Puis, après les lésions endommageant un brin de l’ADN, l’équipe du Dr Tofilon a voulu regarder la réparation pour des lésions plus complexes, les CDBs. Pour cela, toujours avec le même modèle, les adipocytes ont été irradiés à 30 Gy et la réparation des CDB a été observée par la technique d’électrophorèse en champs pulsé. Cette étude montre que les adipocytes ont la même cinétique de réparation que les pré-adipocytes dans les premières minutes, puis dans les heures suivantes les adipocytes réparent beaucoup moins vite que les précurseurs. Les auteurs concluent que les adipocytes sont toujours capables de réparer les CDBs simples (ce qui correspond aux premières minutes de réparation), mais ils ont perdu la capacité de réparer des lésions plus complexes (Bill et al. 1992).

Les trois études menées par l’équipe de Tofilon suggèrent que lors de la différenciation adipocytaire, la capacité de réparer par le NER ou la NHEJ est diminuée. Cette conclusion est en désaccord avec l’hypothèse apportée dans le paragraphe II.C. En effet, nous suggérions que les tissus à faible renouvellement augmenteraient leur capacité de réparation afin de préserver l’intégrité de leur génome durant leur durée de vie longue. Mais les résultats apportés par cette équipe peuvent être remis en cause, le modèle utilisé étant critiquable. En effet, dans aucun de ces publications, la présence de lipides dans les cellules différenciées n’est montrée. De plus, la différenciation est induite par du plasma humain préparé dans leur laboratoire. Or on peut penser que la composition de ce plasma varie en fonction de chaque préparation ce qui doit avoir une influence sur la différenciation et donc sur la réponse des adipocytes.

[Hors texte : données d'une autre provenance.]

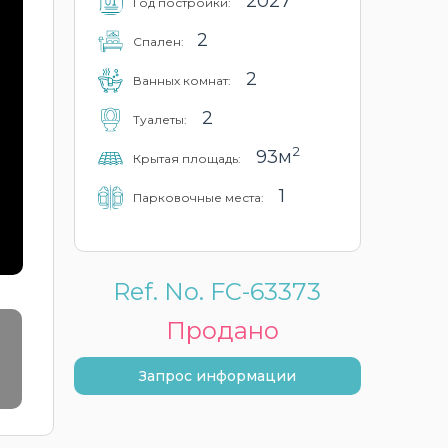
2027
Год постройки:
2
Cпален:
2
Ванных комнат:
2
Туалеты:
2
93м
Крытая площадь:
1
Парковочные места:
Ref. No. FC-63373
Продано
Запрос информации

IV. Les adipocytes comme acteurs de la réponse à la radiothérapie

Pendant les trois premiers chapitres, la réparation des tissus avec ou sans renouvellement a été abordée et plus précisément celle du TA. Lorsqu’un cancer est traité par radiothérapie, les rayons ciblent la tumeur, mais pas uniquement, les tissus proches sont aussi touchés. La plupart

des effets secondaires de la radiothérapie sont dus à une toxicité des tissus sains, tel que le syndrome GI. Comprendre les mécanismes de résistance ou de sensibilité des tissus aux RI, permet une meilleure compréhension des conséquences d’une radiothérapie. Le TA est un tissu de soutien et abondant dans notre organisme. Lors d’une irradiation, ce tissu est forcément touché par les rayons, et il est possible que cela modifie le phénotype des cellules composant le TA et surtout les adipocytes. Ce paragraphe va essayer de comprendre comment au sein de la tumeur, les cellules environnantes des cellules tumorales peuvent influencer le comportement tumoral, et notamment comment le TA peut avoir une influence sur la réponse à la radiothérapie.